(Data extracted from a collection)
__________

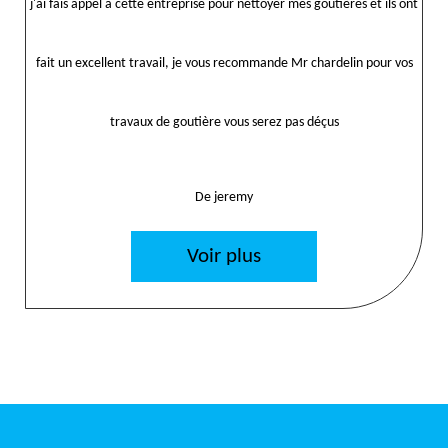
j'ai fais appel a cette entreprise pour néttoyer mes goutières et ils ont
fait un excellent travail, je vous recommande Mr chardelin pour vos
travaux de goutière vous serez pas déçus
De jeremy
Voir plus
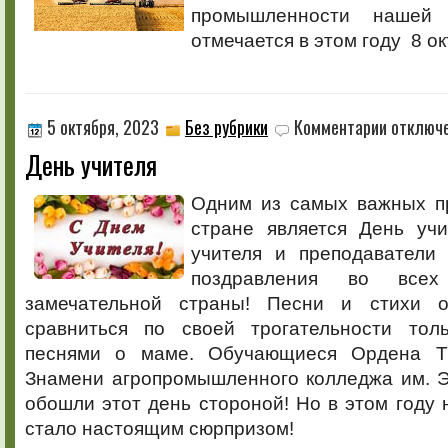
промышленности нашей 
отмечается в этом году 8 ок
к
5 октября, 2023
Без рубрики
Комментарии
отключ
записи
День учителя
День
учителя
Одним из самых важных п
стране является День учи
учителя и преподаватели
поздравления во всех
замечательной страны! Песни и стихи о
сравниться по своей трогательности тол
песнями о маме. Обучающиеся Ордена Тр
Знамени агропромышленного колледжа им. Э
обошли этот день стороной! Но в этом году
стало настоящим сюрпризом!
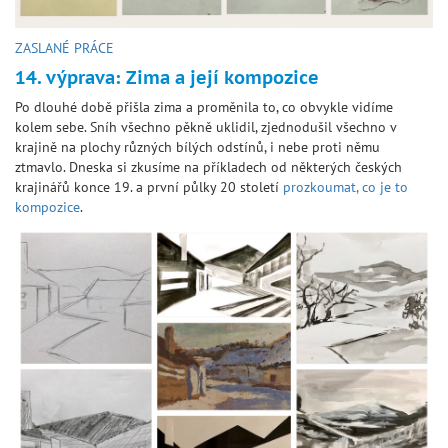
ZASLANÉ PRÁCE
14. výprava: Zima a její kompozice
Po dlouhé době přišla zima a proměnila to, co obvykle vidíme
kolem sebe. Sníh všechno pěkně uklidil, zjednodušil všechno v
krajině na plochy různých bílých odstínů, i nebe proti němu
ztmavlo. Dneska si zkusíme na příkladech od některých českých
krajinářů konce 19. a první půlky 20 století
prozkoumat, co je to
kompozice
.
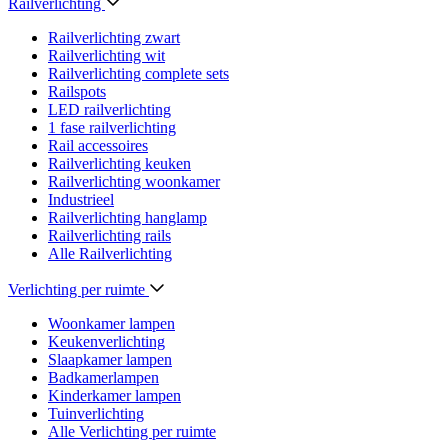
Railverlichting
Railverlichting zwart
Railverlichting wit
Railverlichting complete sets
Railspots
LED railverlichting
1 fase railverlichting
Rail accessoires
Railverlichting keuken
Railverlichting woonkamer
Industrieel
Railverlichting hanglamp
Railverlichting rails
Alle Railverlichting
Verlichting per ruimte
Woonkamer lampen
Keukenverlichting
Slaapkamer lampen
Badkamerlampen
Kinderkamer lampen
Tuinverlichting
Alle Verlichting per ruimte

__________

_WHAT YOU ARE ASKED TO DO_: Repeat precisely the lines of the data starting at the one containing "Badkamerlampen", last line included.

_RESULT OF THIS EXERCISE_:
Badkamerlampen
Kinderkamer lampen
Tuinverlichting
Alle Verlichting per ruimte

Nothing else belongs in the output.